Artificial intelligence (AI) means different things to different industries. For investors, it can be confusing and even a little suspicious, as companies are bending over backward to tout their AI capabilities to investors.
That’s why a better way to invest in the growth of AI is to invest in semiconductor stocks. Semiconductor chips are the backbone of AI. From robotics to autonomous driving to data analysis, demand for processing power and speed will be precedented to fuel the growth of AI.
And this growth will be measured in years and perhaps decades. So it’s possible that investors are at the beginning of a super cycle for chip stocks. To support that point of view, Grand View Research estimates the AI chip market could grow to $134.64 billion by 2027. That would be a compound annual growth rate (CAGR) of 5.9%.
That’s why now is still a good time to invest in chip stocks. And the three stocks listed below all appear to have long runways for future growth.
The Undisputed Leader Still Has Room to Run
Nvidia Corporation (NASDAQ: NVDA) is one of the success stories of 2023. However, with NVDA stock up 219% for the year as of this writing, many analysts are saying the top is in.
They could be right, but at this time many analysts disagree. According to the Nvidia analyst ratings on MarketBeat, 10 analysts have boosted their price targets for NVDA stock. And all of those targets are above the stock’s price of $466.96 on July 31.
Of course, there are no guarantees for Nvidia or any other chip stock. It’s possible that the economy could weaken sharply. If that occurred, it would likely slow demand for AI-related applications. But slowing is not the same as reversing. The move towards AI is real and will continue. There are simply too many areas of the economy that will drive demand for AI. And Nvidia is well-positioned in many of those sectors.

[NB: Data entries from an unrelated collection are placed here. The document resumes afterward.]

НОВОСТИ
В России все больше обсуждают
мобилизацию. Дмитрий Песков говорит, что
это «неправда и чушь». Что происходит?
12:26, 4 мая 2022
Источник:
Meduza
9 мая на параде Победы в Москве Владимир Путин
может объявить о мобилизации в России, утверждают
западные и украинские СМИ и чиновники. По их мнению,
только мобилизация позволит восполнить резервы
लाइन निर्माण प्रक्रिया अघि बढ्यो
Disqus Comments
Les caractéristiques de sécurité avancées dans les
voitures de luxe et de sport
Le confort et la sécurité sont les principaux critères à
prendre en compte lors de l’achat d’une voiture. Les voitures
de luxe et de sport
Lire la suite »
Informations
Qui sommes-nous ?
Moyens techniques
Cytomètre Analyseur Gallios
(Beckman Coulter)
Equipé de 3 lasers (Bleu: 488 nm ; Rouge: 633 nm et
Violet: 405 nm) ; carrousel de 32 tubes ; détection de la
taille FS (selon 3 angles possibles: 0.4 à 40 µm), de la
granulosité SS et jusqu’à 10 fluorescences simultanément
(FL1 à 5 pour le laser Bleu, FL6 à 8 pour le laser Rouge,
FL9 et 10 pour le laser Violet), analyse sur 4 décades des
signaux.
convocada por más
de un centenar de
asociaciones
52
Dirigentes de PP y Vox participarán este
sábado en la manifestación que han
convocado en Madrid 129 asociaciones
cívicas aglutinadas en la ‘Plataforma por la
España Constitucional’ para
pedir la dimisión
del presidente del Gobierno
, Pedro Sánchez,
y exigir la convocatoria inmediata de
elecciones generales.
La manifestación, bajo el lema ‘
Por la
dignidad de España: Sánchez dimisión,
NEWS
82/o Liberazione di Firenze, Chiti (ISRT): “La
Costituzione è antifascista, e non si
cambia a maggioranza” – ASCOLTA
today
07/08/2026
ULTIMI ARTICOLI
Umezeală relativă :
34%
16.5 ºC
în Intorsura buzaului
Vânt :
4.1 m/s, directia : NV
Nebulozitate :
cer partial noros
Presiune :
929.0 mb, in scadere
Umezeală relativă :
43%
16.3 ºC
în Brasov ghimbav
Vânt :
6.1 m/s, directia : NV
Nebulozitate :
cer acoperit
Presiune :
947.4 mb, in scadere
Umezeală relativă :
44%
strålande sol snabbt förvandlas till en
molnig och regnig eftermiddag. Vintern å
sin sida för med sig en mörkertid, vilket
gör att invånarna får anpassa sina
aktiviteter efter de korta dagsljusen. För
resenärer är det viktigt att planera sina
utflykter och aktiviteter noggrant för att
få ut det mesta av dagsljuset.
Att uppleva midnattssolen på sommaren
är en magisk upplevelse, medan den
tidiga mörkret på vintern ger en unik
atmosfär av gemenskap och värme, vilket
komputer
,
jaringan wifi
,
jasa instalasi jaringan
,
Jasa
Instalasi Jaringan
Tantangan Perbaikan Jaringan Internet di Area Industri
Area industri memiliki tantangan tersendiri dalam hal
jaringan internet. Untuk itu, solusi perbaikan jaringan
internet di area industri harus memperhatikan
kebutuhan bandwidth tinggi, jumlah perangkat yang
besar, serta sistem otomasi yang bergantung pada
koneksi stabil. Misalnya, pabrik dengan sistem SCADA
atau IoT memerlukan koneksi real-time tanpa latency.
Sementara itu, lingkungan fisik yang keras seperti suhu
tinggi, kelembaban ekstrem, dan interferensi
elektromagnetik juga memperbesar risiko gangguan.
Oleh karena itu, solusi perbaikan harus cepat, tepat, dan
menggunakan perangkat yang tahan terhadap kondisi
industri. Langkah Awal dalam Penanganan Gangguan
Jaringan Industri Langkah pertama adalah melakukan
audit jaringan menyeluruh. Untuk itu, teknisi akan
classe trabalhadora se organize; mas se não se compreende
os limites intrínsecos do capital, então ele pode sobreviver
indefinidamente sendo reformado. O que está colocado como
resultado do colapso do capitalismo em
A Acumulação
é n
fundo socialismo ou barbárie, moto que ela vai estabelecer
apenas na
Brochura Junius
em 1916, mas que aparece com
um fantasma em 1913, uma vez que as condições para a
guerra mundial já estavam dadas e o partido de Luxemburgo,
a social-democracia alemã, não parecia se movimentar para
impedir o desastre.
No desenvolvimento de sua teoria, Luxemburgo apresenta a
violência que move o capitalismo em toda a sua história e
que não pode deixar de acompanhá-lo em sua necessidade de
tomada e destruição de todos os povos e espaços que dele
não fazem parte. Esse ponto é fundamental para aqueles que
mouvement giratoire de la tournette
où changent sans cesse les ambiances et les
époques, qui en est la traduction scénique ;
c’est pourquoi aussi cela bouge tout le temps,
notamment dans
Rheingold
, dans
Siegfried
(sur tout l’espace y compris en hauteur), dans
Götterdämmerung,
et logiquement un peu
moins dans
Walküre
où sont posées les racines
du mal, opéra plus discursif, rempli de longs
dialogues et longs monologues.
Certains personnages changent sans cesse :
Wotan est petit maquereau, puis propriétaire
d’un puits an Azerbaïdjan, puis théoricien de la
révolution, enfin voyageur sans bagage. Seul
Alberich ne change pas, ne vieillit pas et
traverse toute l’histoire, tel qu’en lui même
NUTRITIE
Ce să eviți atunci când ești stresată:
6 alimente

If you’re buying stocks for the long haul, Nvidia is a name that you can safely buy and hold.
An Emerging Competitor in a Key Niche
Qualcomm, Inc. (NASDAQ: QCOM) is a chipmaker best known for its role in the mobile device/5G space. The company is perhaps best known to investors as the company that supplies Apple, Inc. (NASDAQ: AAPL) with the chips for Apple’s iPhone’s.
That business has been struggling. However, the growth story for Qualcomm is emerging as the company pushes into AI-driven sectors such as autonomous driving.
In January, Qualcomm launched its Snapdragon Ride platform. These chips have the ability to provide anywhere from Level 1 to Level 5 autonomous capabilities. It’s worth noting that Qualcomm has already inked partnerships with several EV manufacturers.
Qualcomm also has an appealing fundamental setup. The forward P/E ratio is around 20x and full-year earnings are expected to climb approximately 19%. But the current consensus price target only shows QCOM stock getting a lift of about 11%.
This Chip Maker Looks Undervalued
Teradyne, Inc. (NASDAQ: TER) is a peripheral play on the chip sector. Specifically, the company is involved in semiconductor testing, which is essential to ensuring that the end products perform as expected. While the company tests more than semiconductor chips it’s a significant part of the company's business.
With that said, the company has been managing through a correction cycle in semiconductor testing over the past four quarters. But expected growth, particularly in areas like automotive, cloud computing, and edge AI applications to be significant drivers of growth in coming quarters.
This correction cycle presents investors with an interesting setup. Teradyne reported earnings on July 25, 2023 and beat on both the top and bottom lines. Full-year earnings are expected to rise by over 55%. Yet, the consensus estimate as of this writing is for the stock to fall by over 16%.
Something has to give. In the case of Teradyne the consensus target is likely to rise as more analysts weigh in on TER stock. According to the Teradyne analyst ratings on MarketBeat, two analysts have already raised their price targets and both of those targets are well above the consensus target.